In accordance with one or more embodiments, a method of fusing the sacroiliac joint without the use of a rotary cutting instrument or other abrading device is disclosed. The method may involve providing an implant as described herein.

In accordance with one or more embodiments, a repaired bone is disclosed. The repaired bone may generally involve an implant as described herein positioned between two adjacent bone fragments.

In accordance with one or more embodiments, a stabilized joint is disclosed. The stabilized joint may generally involve an implant as described herein positioned between two adjacent bones. In some embodiments, the two adjacent bones are in close proximity. In other embodiments, the implant bridges or spans a space or gap between the two adjacent bones. The space or gap may be less than a millimeter to approximately 5mm. Preferably the space or gap is approximately 3mm.

In accordance with one or more embodiments, a method of facilitating the transfixing of two adjacent bones is disclosed. The method may generally involve providing an implant as described herein. Instructions for use of an implant as described herein may also be provided.

In accordance with one or more embodiments, a kit is disclosed. The kit may generally include an implant as described herein. Other components for clinical use as described herein may also be included in the kit. Modifications of the Preferred Embodiments

It should be understood that many additional changes in the details, materials, steps and arrangements of parts, which have been herein described and illustrated in order to explain the nature of the present invention, may be made by those skilled in the art while still remaining within the principles and scope of the invention.

The phraseology and terminology used herein is for the purpose of description and should not be regarded as limiting. As used herein, the term “plurality” refers to two or more items or components. The terms “comprising,” “including,” “carrying,” “having,” “containing,” and “involving,” whether in the written description or the claims and the like, are open-ended terms, i.e., to mean “including but not limited to.” Thus, the use of such terms is meant to encompass the items listed thereafter, and equivalents thereof, as well as additional items. Only the transitional phrases “consisting of’ and “consisting essentially of,” are closed or semi-closed transitional phrases, respectively, with respect to the claims. Use of ordinal terms such as “first,” “second,” “third,” and the like in the claims to modify a claim element does not by itself connote any priority, precedence, or order of one claim element over another or the temporal order in which acts of a method are performed, but are used merely as labels to distinguish one claim element having a certain name from another element having a same name (but for use of the ordinal term) to distinguish the claim elements.

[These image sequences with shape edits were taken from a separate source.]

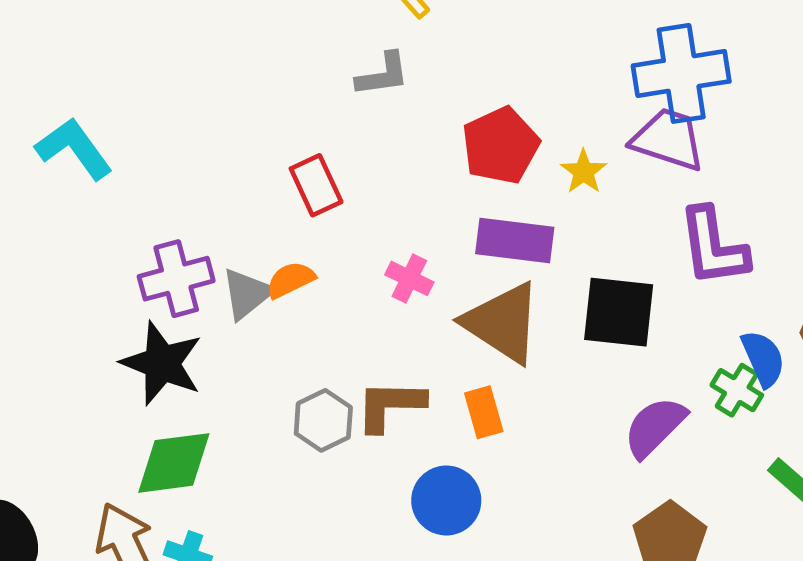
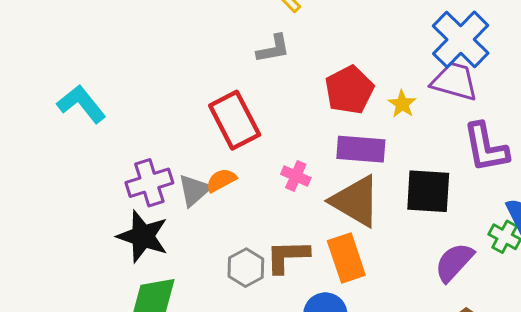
blue cross: (681, 73) -> (461, 39), turned -34
red rectangle: (316, 185) -> (235, 120), size x1.5
orange rectangle: (484, 412) -> (346, 258), size x1.5

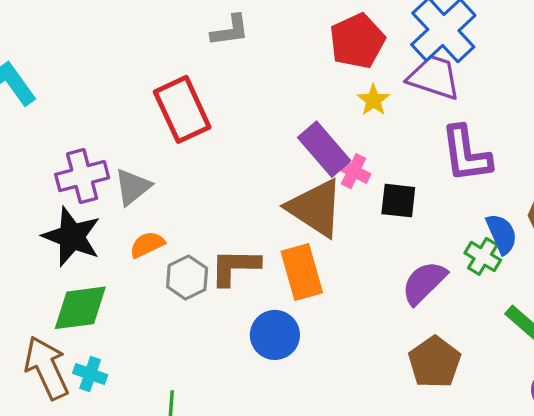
red pentagon: (349, 90) -> (357, 41), moved
purple rectangle: (361, 149) -> (324, 149), turned 42
pink cross: (296, 176) -> (354, 171), moved
orange semicircle: (221, 180) -> (147, 245), moved
black square: (428, 191) -> (398, 201), size x0.7

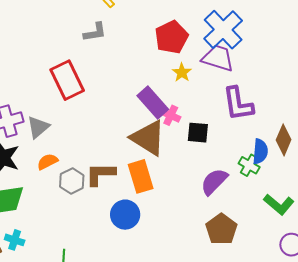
blue semicircle: (502, 234) -> (260, 151), turned 30

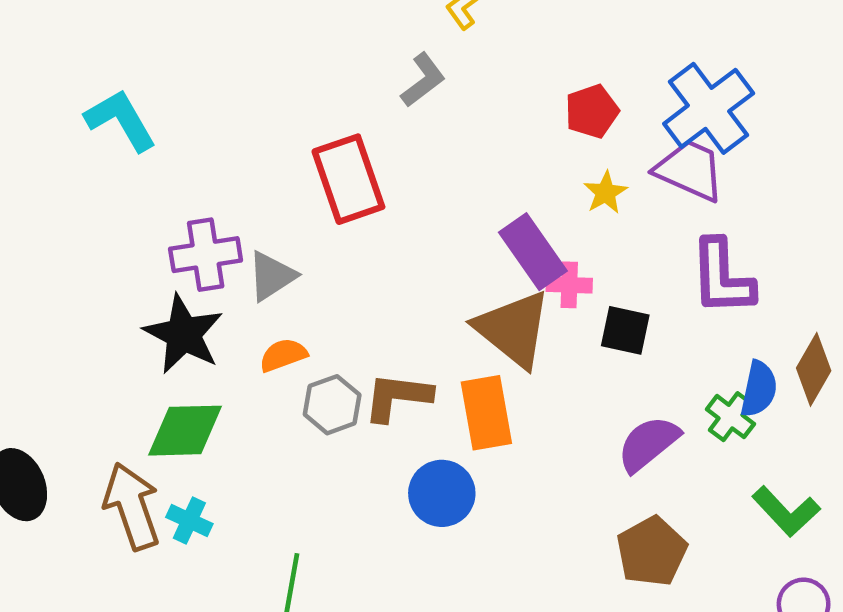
gray L-shape: (95, 32) -> (423, 80), turned -35
red pentagon: (171, 37) -> (592, 111), size x0.7
pink cross: (171, 115) -> (569, 285), turned -30

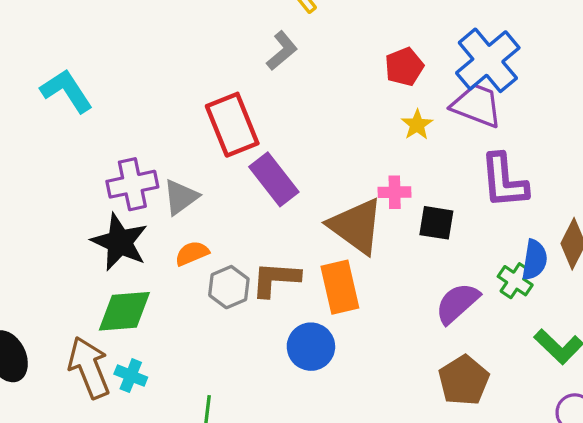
purple rectangle: (533, 252) -> (274, 179), moved

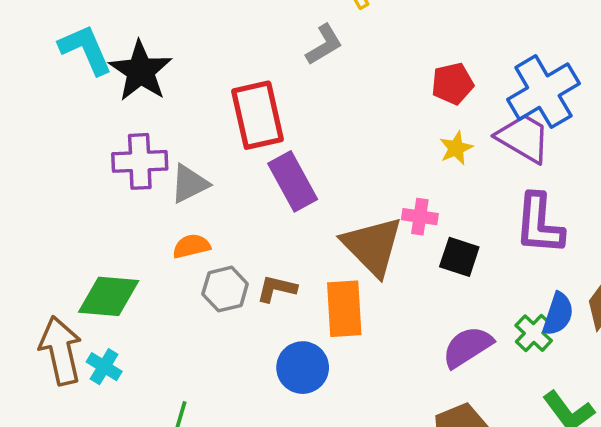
black star: (120, 242) -> (141, 71), moved
brown L-shape: (276, 279) -> (277, 289), size x0.7

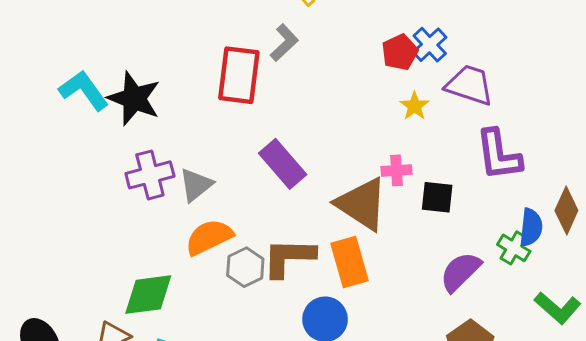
blue cross: (543, 92) -> (430, 45), moved, size x0.6
red rectangle: (257, 115) -> (239, 75), moved, turned 32
orange semicircle: (191, 246) -> (209, 237), size x1.5
brown L-shape: (277, 289) -> (289, 257), size x1.6

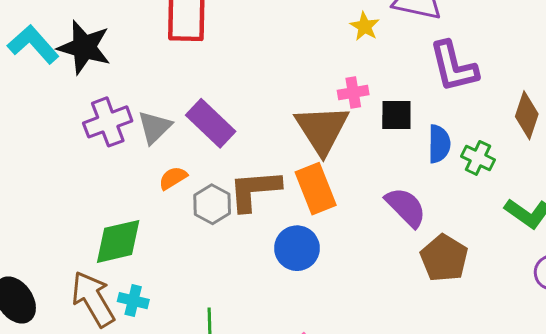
purple rectangle: (283, 164) -> (211, 123), moved
brown triangle: (362, 204) -> (322, 129), turned 30
blue semicircle: (531, 227) -> (439, 144), moved
orange semicircle: (209, 237) -> (173, 178), size x0.6
purple semicircle: (460, 272) -> (406, 207), moved, turned 96

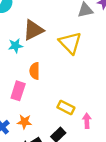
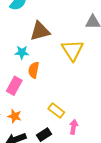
cyan star: (15, 46) -> (22, 52), moved

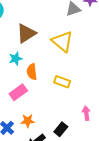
pink rectangle: (14, 86) -> (18, 92), turned 42
yellow rectangle: (56, 110) -> (62, 82), moved

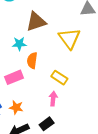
pink arrow: (86, 113) -> (53, 99), moved

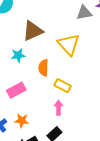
orange semicircle: (32, 60) -> (43, 68), moved

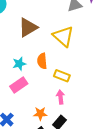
cyan star: (18, 55) -> (19, 64), moved
orange star: (22, 121) -> (40, 114), moved

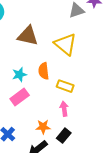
brown triangle: (28, 27) -> (28, 36), turned 45

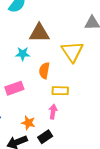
brown triangle: (28, 36) -> (39, 33), turned -30
cyan star: (19, 75) -> (23, 54), moved
yellow rectangle: (65, 86) -> (60, 91), turned -35

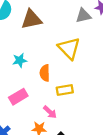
brown triangle: (39, 33) -> (31, 19), moved
pink arrow: (53, 112) -> (50, 112), moved, turned 136

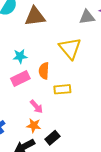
pink rectangle: (18, 97) -> (20, 78), moved
pink arrow: (50, 112) -> (36, 107), moved

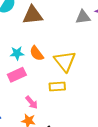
yellow triangle: (70, 48) -> (65, 61), moved
orange semicircle: (44, 71) -> (37, 53), moved, turned -42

Having thus described several aspects of at least one embodiment, it is to be appreciated various alterations, modifications, and improvements will readily occur to those skilled in the art. Any feature described in any embodiment may be included in or substituted for any feature of any other embodiment. Such alterations, modifications, and improvements are intended to be part of this disclosure and are intended to be within the scope of the invention. Accordingly, the foregoing description and drawings are by way of example only.

Those skilled in the art should appreciate that the parameters and configurations described herein are exemplary and that actual parameters and/or configurations will depend on the specific application in which the disclosed methods and materials are used. Those skilled in the art should also recognize or be able to ascertain, using no more than routine experimentation, equivalents to the specific embodiments disclosed.